- What you should do -
Print the data exactly as it is given, please.

- Given data -
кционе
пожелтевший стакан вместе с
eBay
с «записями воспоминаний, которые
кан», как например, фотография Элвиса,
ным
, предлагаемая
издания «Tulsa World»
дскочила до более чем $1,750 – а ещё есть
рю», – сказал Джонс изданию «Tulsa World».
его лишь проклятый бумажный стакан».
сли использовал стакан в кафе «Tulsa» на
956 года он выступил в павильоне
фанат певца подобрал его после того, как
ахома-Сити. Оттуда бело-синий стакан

- Result for this exercise -
кционе
пожелтевший стакан вместе с
eBay
с «записями воспоминаний, которые
кан», как например, фотография Элвиса,
ным
, предлагаемая
издания «Tulsa World»
дскочила до более чем $1,750 – а ещё есть
рю», – сказал Джонс изданию «Tulsa World».
его лишь проклятый бумажный стакан».
сли использовал стакан в кафе «Tulsa» на
956 года он выступил в павильоне
фанат певца подобрал его после того, как
ахома-Сити. Оттуда бело-синий стакан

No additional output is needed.